**** RECORDS TO PROCESS

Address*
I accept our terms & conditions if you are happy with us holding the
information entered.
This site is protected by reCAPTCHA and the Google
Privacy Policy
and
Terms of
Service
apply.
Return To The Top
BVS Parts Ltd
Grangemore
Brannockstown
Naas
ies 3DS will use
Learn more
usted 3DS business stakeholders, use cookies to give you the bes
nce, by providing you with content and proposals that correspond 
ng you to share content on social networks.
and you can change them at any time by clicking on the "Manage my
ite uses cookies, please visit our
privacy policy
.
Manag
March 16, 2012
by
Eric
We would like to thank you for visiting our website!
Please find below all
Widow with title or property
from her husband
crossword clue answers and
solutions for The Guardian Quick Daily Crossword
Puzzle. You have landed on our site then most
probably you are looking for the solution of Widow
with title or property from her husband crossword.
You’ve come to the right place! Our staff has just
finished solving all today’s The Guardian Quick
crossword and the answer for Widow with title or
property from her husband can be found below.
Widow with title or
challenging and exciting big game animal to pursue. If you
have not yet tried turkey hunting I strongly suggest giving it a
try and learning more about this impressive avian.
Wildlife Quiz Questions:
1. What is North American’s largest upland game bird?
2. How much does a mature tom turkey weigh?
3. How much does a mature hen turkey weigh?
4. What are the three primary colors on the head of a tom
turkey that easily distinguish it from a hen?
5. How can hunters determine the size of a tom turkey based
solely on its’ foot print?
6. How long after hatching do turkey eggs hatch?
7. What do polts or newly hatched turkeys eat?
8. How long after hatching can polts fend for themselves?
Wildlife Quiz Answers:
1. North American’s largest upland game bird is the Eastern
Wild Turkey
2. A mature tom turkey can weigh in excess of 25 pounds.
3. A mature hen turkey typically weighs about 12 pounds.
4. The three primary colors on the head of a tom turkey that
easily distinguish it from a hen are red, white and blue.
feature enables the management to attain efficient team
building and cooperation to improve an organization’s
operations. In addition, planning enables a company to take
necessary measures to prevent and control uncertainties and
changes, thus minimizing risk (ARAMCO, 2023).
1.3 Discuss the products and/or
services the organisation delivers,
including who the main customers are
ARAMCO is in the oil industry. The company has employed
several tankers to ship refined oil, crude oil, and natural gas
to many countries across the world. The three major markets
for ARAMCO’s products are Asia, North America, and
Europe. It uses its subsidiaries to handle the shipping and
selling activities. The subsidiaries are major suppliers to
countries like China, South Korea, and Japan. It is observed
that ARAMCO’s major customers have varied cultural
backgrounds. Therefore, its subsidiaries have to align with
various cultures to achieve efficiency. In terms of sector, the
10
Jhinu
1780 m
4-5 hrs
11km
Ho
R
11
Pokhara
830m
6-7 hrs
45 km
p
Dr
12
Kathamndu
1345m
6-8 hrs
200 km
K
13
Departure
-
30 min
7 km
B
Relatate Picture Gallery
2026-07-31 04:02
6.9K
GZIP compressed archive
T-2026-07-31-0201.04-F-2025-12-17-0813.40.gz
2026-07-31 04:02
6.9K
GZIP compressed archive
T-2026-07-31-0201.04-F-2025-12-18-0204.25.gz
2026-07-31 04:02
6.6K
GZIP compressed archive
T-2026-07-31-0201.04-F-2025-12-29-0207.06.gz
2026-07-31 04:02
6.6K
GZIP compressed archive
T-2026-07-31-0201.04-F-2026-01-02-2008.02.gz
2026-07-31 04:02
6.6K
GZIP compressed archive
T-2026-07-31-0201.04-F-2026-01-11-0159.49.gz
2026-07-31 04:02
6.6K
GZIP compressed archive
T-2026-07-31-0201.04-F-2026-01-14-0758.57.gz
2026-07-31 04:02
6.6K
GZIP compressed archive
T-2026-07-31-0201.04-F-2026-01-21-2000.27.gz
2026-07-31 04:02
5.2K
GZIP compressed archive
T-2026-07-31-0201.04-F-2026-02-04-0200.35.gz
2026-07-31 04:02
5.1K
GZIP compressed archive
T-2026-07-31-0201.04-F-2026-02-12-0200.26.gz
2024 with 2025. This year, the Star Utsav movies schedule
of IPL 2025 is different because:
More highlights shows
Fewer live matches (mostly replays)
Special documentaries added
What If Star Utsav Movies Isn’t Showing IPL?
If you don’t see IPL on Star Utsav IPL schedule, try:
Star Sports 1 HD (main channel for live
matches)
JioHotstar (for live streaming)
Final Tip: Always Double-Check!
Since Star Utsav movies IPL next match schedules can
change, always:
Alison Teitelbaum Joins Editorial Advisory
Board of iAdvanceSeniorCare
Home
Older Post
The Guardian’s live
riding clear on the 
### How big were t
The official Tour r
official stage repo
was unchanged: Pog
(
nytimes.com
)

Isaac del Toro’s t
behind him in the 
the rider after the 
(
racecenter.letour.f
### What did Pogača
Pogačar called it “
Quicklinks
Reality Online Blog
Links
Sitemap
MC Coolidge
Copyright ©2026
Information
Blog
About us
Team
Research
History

********

• _ASSIGNMENT_
Would you please write the entries out again in full, exactly as given?

• _THE COMPLETED TASK_
Address*
I accept our terms & conditions if you are happy with us holding the
information entered.
This site is protected by reCAPTCHA and the Google
Privacy Policy
and
Terms of
Service
apply.
Return To The Top
BVS Parts Ltd
Grangemore
Brannockstown
Naas
ies 3DS will use
Learn more
usted 3DS business stakeholders, use cookies to give you the bes
nce, by providing you with content and proposals that correspond 
ng you to share content on social networks.
and you can change them at any time by clicking on the "Manage my
ite uses cookies, please visit our
privacy policy
.
Manag
March 16, 2012
by
Eric
We would like to thank you for visiting our website!
Please find below all
Widow with title or property
from her husband
crossword clue answers and
solutions for The Guardian Quick Daily Crossword
Puzzle. You have landed on our site then most
probably you are looking for the solution of Widow
with title or property from her husband crossword.
You’ve come to the right place! Our staff has just
finished solving all today’s The Guardian Quick
crossword and the answer for Widow with title or
property from her husband can be found below.
Widow with title or
challenging and exciting big game animal to pursue. If you
have not yet tried turkey hunting I strongly suggest giving it a
try and learning more about this impressive avian.
Wildlife Quiz Questions:
1. What is North American’s largest upland game bird?
2. How much does a mature tom turkey weigh?
3. How much does a mature hen turkey weigh?
4. What are the three primary colors on the head of a tom
turkey that easily distinguish it from a hen?
5. How can hunters determine the size of a tom turkey based
solely on its’ foot print?
6. How long after hatching do turkey eggs hatch?
7. What do polts or newly hatched turkeys eat?
8. How long after hatching can polts fend for themselves?
Wildlife Quiz Answers:
1. North American’s largest upland game bird is the Eastern
Wild Turkey
2. A mature tom turkey can weigh in excess of 25 pounds.
3. A mature hen turkey typically weighs about 12 pounds.
4. The three primary colors on the head of a tom turkey that
easily distinguish it from a hen are red, white and blue.
feature enables the management to attain efficient team
building and cooperation to improve an organization’s
operations. In addition, planning enables a company to take
necessary measures to prevent and control uncertainties and
changes, thus minimizing risk (ARAMCO, 2023).
1.3 Discuss the products and/or
services the organisation delivers,
including who the main customers are
ARAMCO is in the oil industry. The company has employed
several tankers to ship refined oil, crude oil, and natural gas
to many countries across the world. The three major markets
for ARAMCO’s products are Asia, North America, and
Europe. It uses its subsidiaries to handle the shipping and
selling activities. The subsidiaries are major suppliers to
countries like China, South Korea, and Japan. It is observed
that ARAMCO’s major customers have varied cultural
backgrounds. Therefore, its subsidiaries have to align with
various cultures to achieve efficiency. In terms of sector, the
10
Jhinu
1780 m
4-5 hrs
11km
Ho
R
11
Pokhara
830m
6-7 hrs
45 km
p
Dr
12
Kathamndu
1345m
6-8 hrs
200 km
K
13
Departure
-
30 min
7 km
B
Relatate Picture Gallery
2026-07-31 04:02
6.9K
GZIP compressed archive
T-2026-07-31-0201.04-F-2025-12-17-0813.40.gz
2026-07-31 04:02
6.9K
GZIP compressed archive
T-2026-07-31-0201.04-F-2025-12-18-0204.25.gz
2026-07-31 04:02
6.6K
GZIP compressed archive
T-2026-07-31-0201.04-F-2025-12-29-0207.06.gz
2026-07-31 04:02
6.6K
GZIP compressed archive
T-2026-07-31-0201.04-F-2026-01-02-2008.02.gz
2026-07-31 04:02
6.6K
GZIP compressed archive
T-2026-07-31-0201.04-F-2026-01-11-0159.49.gz
2026-07-31 04:02
6.6K
GZIP compressed archive
T-2026-07-31-0201.04-F-2026-01-14-0758.57.gz
2026-07-31 04:02
6.6K
GZIP compressed archive
T-2026-07-31-0201.04-F-2026-01-21-2000.27.gz
2026-07-31 04:02
5.2K
GZIP compressed archive
T-2026-07-31-0201.04-F-2026-02-04-0200.35.gz
2026-07-31 04:02
5.1K
GZIP compressed archive
T-2026-07-31-0201.04-F-2026-02-12-0200.26.gz
2024 with 2025. This year, the Star Utsav movies schedule
of IPL 2025 is different because:
More highlights shows
Fewer live matches (mostly replays)
Special documentaries added
What If Star Utsav Movies Isn’t Showing IPL?
If you don’t see IPL on Star Utsav IPL schedule, try:
Star Sports 1 HD (main channel for live
matches)
JioHotstar (for live streaming)
Final Tip: Always Double-Check!
Since Star Utsav movies IPL next match schedules can
change, always:
Alison Teitelbaum Joins Editorial Advisory
Board of iAdvanceSeniorCare
Home
Older Post
The Guardian’s live
riding clear on the 
### How big were t
The official Tour r
official stage repo
was unchanged: Pog
(
nytimes.com
)

Isaac del Toro’s t
behind him in the 
the rider after the 
(
racecenter.letour.f
### What did Pogača
Pogačar called it “
Quicklinks
Reality Online Blog
Links
Sitemap
MC Coolidge
Copyright ©2026
Information
Blog
About us
Team
Research
History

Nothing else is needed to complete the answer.